Em sua nova coluna, Debora Diniz faz uma análise do papel das nordestinas nas urnas
(Marie Claire, 01/10/2018 – acesse no site de origem)
Que as mulheres vão decidir essas eleições, já sabemos. O que ainda iremos comprovar é que serão as mulheres nordestinas a decidir as eleições no dia 7 de outubro. Mais de 20 milhões das eleitoras estão ali, naquela parte do país ignorada por quem fala em homens de negócios e esquece das empregadas domésticas, fala em armas para proteger propriedade privada e ignora que há feminicídio, diz não haver racismo, mas não explica por que a beneficiária do Bolsa Família tem classe e cor. Será uma reviravolta para quem anda anunciando que não reconhecerá outra vitória nas urnas que a sua própria. Acho bom começar a se preparar, pois a cicatriz recente irá arder.
As mulheres nordestinas não votarão no capitão reformado por, pelo menos, três razões. A mais importante delas é porque sabem votar. Já se foi o tempo do cabresto em que se vendia o voto por medo ou sobrevivência. Há pobreza no Nordeste, é verdade, mas agora é gente pobre que entendeu como a vida pode ser melhor com um Estado que olhe para a desigualdade e não busque na mulher trabalhadora uma empresária, mas alguém com múltiplas jornadas de trabalho. O principal ofício feminino é o trabalho doméstico ou o da terra e para os dois não há isso de “aprender a pescar”, mas ainda é tempo de “dar o peixe”.
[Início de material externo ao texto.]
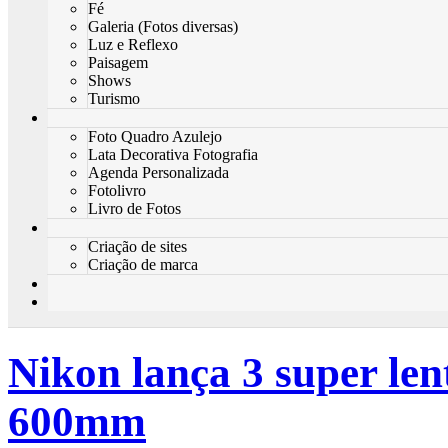
Fé
Galeria (Fotos diversas)
Luz e Reflexo
Paisagem
Shows
Turismo
Foto Quadro Azulejo
Lata Decorativa Fotografia
Agenda Personalizada
Fotolivro
Livro de Fotos
Criação de sites
Criação de marca
Nikon lança 3 super le
600mm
A segunda razão é porque as armas nunca foram um objeto de desejo da mulher nordestina. São as armas que as matam na casa pelo que já foi descrito pelos homens como crime passional. Sem propriedade privada para afugentar os invasores, as armas não as protegem dos maridos ou pais, ao contrário, ampliarão seu risco doméstico de ser vítima de violência. Além disso, desacreditam que a melhor segurança é aquela que as devolve para a casa – querem transporte público com segurança, luz e esgoto, o direito de ir e vir sem serem importunadas por uma das culturas mais machistas deste país.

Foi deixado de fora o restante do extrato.